Managed by | Updated .
It is common to have to fetch a single XML data file from a CMS or a third party system, as a source of data for a collection to update. Various approaches are described below.
Since Funnelback v13 custom collections are the recommended way to implement custom data fetching logic. With custom collections, the fetching of the 3rd party source is done in Groovy in the main Groovy file for the custom collection. That saves relying on custom external scripts and make the collection more portable.

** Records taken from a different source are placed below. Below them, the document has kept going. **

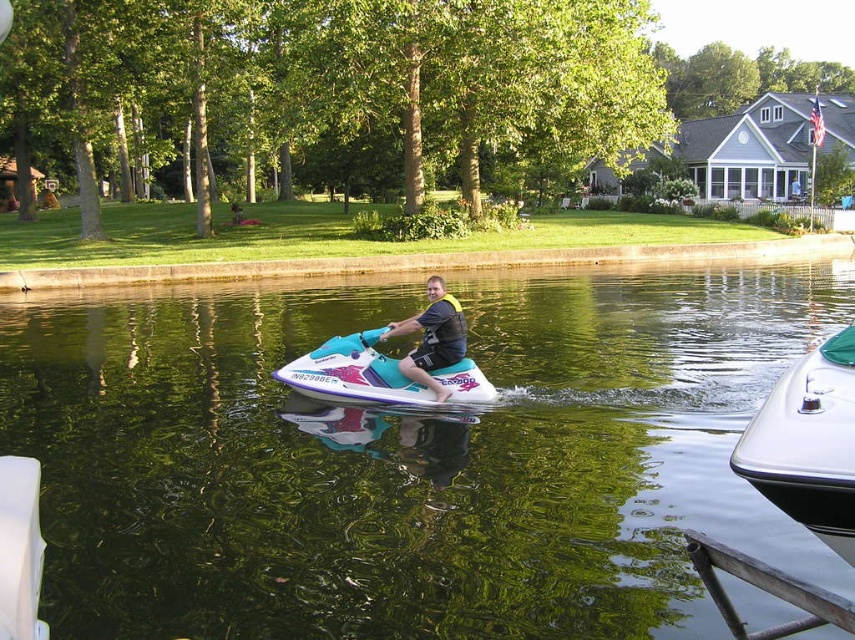 Who is taller, white glossy boat at lower right or matte black life vest at center?

Standing taller between the two is white glossy boat at lower right.

Find the location of a particular element. The height and width of the screenshot is (640, 855). white glossy boat at lower right is located at coordinates (808, 444).

Locate an element on the screen. This screenshot has width=855, height=640. white glossy boat at lower right is located at coordinates (808, 444).

Identify the location of green reflective water at center. The image size is (855, 640). (405, 456).

Is point (243, 342) farther from camera compared to point (408, 362)?

Yes.

The width and height of the screenshot is (855, 640). I want to click on green reflective water at center, so click(x=405, y=456).

Looking at this image, between teal matte jet ski at center and matte black life vest at center, which one has less height?

matte black life vest at center is shorter.

Is teal matte jet ski at center smaller than matte black life vest at center?

Actually, teal matte jet ski at center might be larger than matte black life vest at center.

Which is behind, point (467, 394) or point (443, 396)?

The point (467, 394) is behind.

Find the location of `teal matte jet ski at center`. teal matte jet ski at center is located at coordinates pos(354,372). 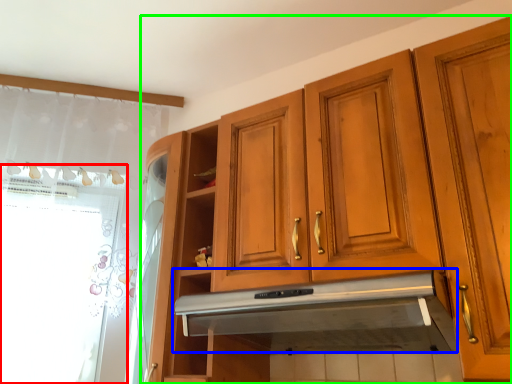 Question: Based on their relative distances, which object is nearer to window screen (highlighted by a red box)? Choose from exhaust hood (highlighted by a blue box) and cabinetry (highlighted by a green box).

Choices:
 (A) exhaust hood
 (B) cabinetry

Answer: (B) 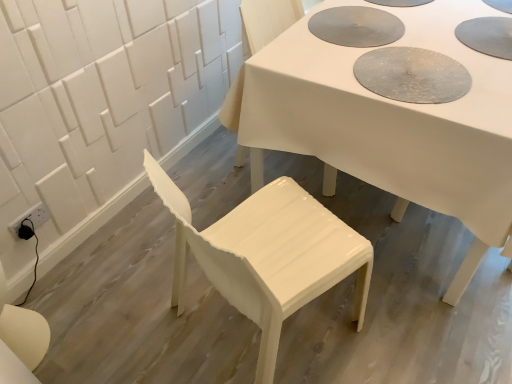 Question: From the image's perspective, is white glossy table at center above or below white glossy chair at center, which ranks as the first chair in top-to-bottom order?

Choices:
 (A) above
 (B) below

Answer: (A)

Question: In terms of width, does white glossy table at center look wider or thinner when compared to white glossy chair at center, which ranks as the first chair in top-to-bottom order?

Choices:
 (A) thin
 (B) wide

Answer: (B)

Question: Estimate the real-world distances between objects in this image. Which object is closer to the white glossy chair at center, the second chair in the front-to-back sequence?

Choices:
 (A) glossy white chair at lower center, the second chair viewed from the back
 (B) white glossy table at center

Answer: (B)

Question: Which is nearer to the white glossy chair at center, which ranks as the 1th chair in back-to-front order?

Choices:
 (A) glossy white chair at lower center, the second chair viewed from the back
 (B) white glossy table at center

Answer: (B) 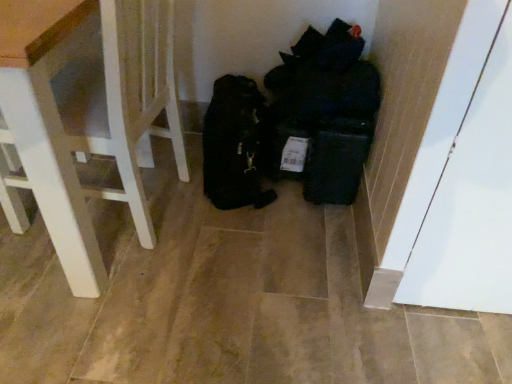 Measure the distance between black fabric bags at center and camera.

They are 1.31 meters apart.

At what (x,y) coordinates should I click in order to perform the action: click on black fabric bags at center. Please return your answer as a coordinate pair (x, y). Looking at the image, I should click on 294,123.

What do you see at coordinates (294, 123) in the screenshot? The height and width of the screenshot is (384, 512). I see `black fabric bags at center` at bounding box center [294, 123].

Locate an element on the screen. white wood chair at left is located at coordinates (85, 115).

What do you see at coordinates (85, 115) in the screenshot? The width and height of the screenshot is (512, 384). I see `white wood chair at left` at bounding box center [85, 115].

Identify the location of black fabric bags at center. (294, 123).

Between black fabric bags at center and white wood chair at left, which one appears on the right side from the viewer's perspective?

From the viewer's perspective, black fabric bags at center appears more on the right side.

Consider the image. Considering the relative positions of black fabric bags at center and white wood chair at left in the image provided, is black fabric bags at center in front of white wood chair at left?

No, it is behind white wood chair at left.

Between point (276, 90) and point (67, 118), which one is positioned in front?

The point (67, 118) is more forward.

From the image's perspective, is black fabric bags at center below white wood chair at left?

No.

From a real-world perspective, is black fabric bags at center positioned under white wood chair at left based on gravity?

Yes.

Does black fabric bags at center have a lesser width compared to white wood chair at left?

Yes.

Is black fabric bags at center taller or shorter than white wood chair at left?

In the image, black fabric bags at center appears to be shorter than white wood chair at left.

Can you confirm if black fabric bags at center is bigger than white wood chair at left?

Incorrect, black fabric bags at center is not larger than white wood chair at left.

Is black fabric bags at center inside or outside of white wood chair at left?

The correct answer is: outside.

Is black fabric bags at center not close to white wood chair at left?

black fabric bags at center is near white wood chair at left, not far away.

Is black fabric bags at center aimed at white wood chair at left?

No, black fabric bags at center is not turned towards white wood chair at left.

Can you tell me how much black fabric bags at center and white wood chair at left differ in facing direction?

90.4 degrees separate the facing orientations of black fabric bags at center and white wood chair at left.

Where is `furniture that appears on the left of black fabric bags at center`? furniture that appears on the left of black fabric bags at center is located at coordinates (85, 115).

Can you confirm if white wood chair at left is positioned to the left of black fabric bags at center?

Correct, you'll find white wood chair at left to the left of black fabric bags at center.

Which is in front, white wood chair at left or black fabric bags at center?

Positioned in front is white wood chair at left.

Considering the points (71, 270) and (248, 175), which point is behind, point (71, 270) or point (248, 175)?

The point (248, 175) is farther.

From the image's perspective, would you say white wood chair at left is shown under black fabric bags at center?

Indeed, from the image's perspective, white wood chair at left is shown beneath black fabric bags at center.

From a real-world perspective, who is located lower, white wood chair at left or black fabric bags at center?

black fabric bags at center, from a real-world perspective.

Does white wood chair at left have a lesser width compared to black fabric bags at center?

In fact, white wood chair at left might be wider than black fabric bags at center.

Who is shorter, white wood chair at left or black fabric bags at center?

With less height is black fabric bags at center.

Considering the relative sizes of white wood chair at left and black fabric bags at center in the image provided, is white wood chair at left smaller than black fabric bags at center?

No, white wood chair at left is not smaller than black fabric bags at center.

Is black fabric bags at center completely or partially inside white wood chair at left?

No, black fabric bags at center is not surrounded by white wood chair at left.

Is white wood chair at left with black fabric bags at center?

No.

Is white wood chair at left looking in the opposite direction of black fabric bags at center?

white wood chair at left does not have its back to black fabric bags at center.

How many degrees apart are the facing directions of white wood chair at left and black fabric bags at center?

There is a 90.4-degree angle between the facing directions of white wood chair at left and black fabric bags at center.

The height and width of the screenshot is (384, 512). In order to click on furniture in front of the black fabric bags at center in this screenshot , I will do `click(85, 115)`.

Where is `garbage behind the white wood chair at left`? Image resolution: width=512 pixels, height=384 pixels. garbage behind the white wood chair at left is located at coordinates pos(294,123).

Find the location of a particular element. This screenshot has width=512, height=384. garbage directly beneath the white wood chair at left (from a real-world perspective) is located at coordinates point(294,123).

Alternative: Simple web collection
In some simple cases, the creation of a single-URL web collection gathering the XML feed may be a good approach:
collection=Example Remote Single XML collection_type=web indexer_options=-forcexml include_patterns=http://example.com/path/to/file.xml
Fetching data from the "local" server
Sometimes data needs to be fetched from the local server, usually to generate a CSV query completion file from search results. Make sure you use the localhost name when doing so and not the actual name of the server. For example in a cURL fetching command:
post_swap_command=curl --connect-timeout 60 --retry 3 --retry-delay 20 "http://localhost/s/search.html?collection=$COLLECTION_NAME&query=!padrenullquery&profile=query-completion" -o $SEARCH_HOME/conf/$COLLECTION_NAME/query_completion.csv || exit 1
This will make your collection more portable when it will be moved to a different server (e.g. during upgrades). If you were using the server name instead of localhost, then the workflow commands would need to be edited whenever the collection is moved.